# looking for sharp dark shadows (continuous lighting)



## zoster (Sep 12, 2010)

Hi all !

Hope nobody minds that i am stating this thread not in order to take photos but for drawing.

I recently started giving drawing lessons at my house and i don't like the current lighting because the shadows aren't dark enough due to the fact that i don't get very strong lighting from my ceiling lamp. The thing is i don't want extra powerful bulbs on my ceiling lamp that will burn all week, therefore i am looking to put another source of light for these drawing sessions - a fixed one or maybe on a stand to be able to move it around.
*
SO... i am looking for a light source that will give me high contrast (dark shadows) and well defined shadow contours.* I guess i need a small and powerful light source that i can place pretty far from the subject. I also need it to be able to run 5 hours straight, without heating up the room and preferably without a noisy fan attached to it.

I made some tests with one of these (lamp with 35W flourescent bulb). It gave a more powerful light (darker shadows, could be better though) but fluffy contours.

Bare in mind that i also don't want 2 sets of separate shades, but i also need to provide light on the drawing boards of the students, so either i have 1 source of light that does enough for both the subject to be drawn as well for the drawing boards of the students, or i have one light for the subject and some kind of diffuse light for the drawing boards.

I also don't mind having multiple light sources that are close one to the other so i get multiple shadows that overlap 80-90%, but again, i want the contours to be sharp.


Any ideas?

Thanks a lot for your time!


----------



## LearnMyShot (Sep 13, 2010)

this is a nice sharp light with a lot of spread.  It does get hot, but using only one should be OK...go to Lowel Tota-light  good luck


----------



## Big Mike (Sep 13, 2010)

You are on the right track, in that a smaller and/or farther away light source can give you a harder light, which means more defined shadow edges.  
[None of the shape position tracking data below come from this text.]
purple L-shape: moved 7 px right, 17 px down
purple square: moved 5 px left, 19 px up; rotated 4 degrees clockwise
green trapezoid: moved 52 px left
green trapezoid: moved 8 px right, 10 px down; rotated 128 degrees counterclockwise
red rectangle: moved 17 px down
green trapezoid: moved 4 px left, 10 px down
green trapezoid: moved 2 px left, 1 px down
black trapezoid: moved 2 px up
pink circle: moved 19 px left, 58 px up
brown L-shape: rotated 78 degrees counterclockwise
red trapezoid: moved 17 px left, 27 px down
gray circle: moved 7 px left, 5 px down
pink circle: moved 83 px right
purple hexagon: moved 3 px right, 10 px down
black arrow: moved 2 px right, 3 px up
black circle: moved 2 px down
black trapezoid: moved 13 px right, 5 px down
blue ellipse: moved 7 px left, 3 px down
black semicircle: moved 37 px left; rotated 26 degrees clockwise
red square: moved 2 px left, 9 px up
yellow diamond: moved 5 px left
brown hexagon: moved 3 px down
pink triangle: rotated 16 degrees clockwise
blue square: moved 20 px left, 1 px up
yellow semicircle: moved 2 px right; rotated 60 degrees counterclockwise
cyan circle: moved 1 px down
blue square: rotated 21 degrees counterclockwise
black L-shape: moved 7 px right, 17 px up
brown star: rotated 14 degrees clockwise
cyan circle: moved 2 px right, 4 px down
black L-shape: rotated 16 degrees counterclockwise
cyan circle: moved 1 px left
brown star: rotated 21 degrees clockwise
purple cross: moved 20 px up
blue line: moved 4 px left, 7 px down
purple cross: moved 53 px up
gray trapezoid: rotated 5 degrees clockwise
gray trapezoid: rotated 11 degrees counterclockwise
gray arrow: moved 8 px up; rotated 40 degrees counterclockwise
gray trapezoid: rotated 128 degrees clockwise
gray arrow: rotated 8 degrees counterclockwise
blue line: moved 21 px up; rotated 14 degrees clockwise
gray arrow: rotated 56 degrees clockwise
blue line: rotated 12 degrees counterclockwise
As for the darkness of your shadows, that has to do with your lighting ratio.  The ratio between the lit side and the dark side of your model/subject.  You don't neccesarily have to make your light source any brighter...if you can limit the amount of ambient or fill light, that is illuminating the shadow side.  For example, if you are in a room with reflective walls, your main light will likely bounce around and get back to the shadow side.  You might be able to control this by constraining the main light with something...barn doors, snoots & grids are things I'd use for my studio lights....you could get or make something similar for whatever light you are using.

Another thing you can do, is to use 'subtractive lighting'.  Basically, if you put up a light absorbing (non reflective) surface on the shadow side, you can get darker shadows.  A dark cloth material would work, black velvet would be ideal.


----------



## zoster (Sep 16, 2010)

thanks guys for your input, and sorry for the delayed answer. i'll take  your advice into consideration


----------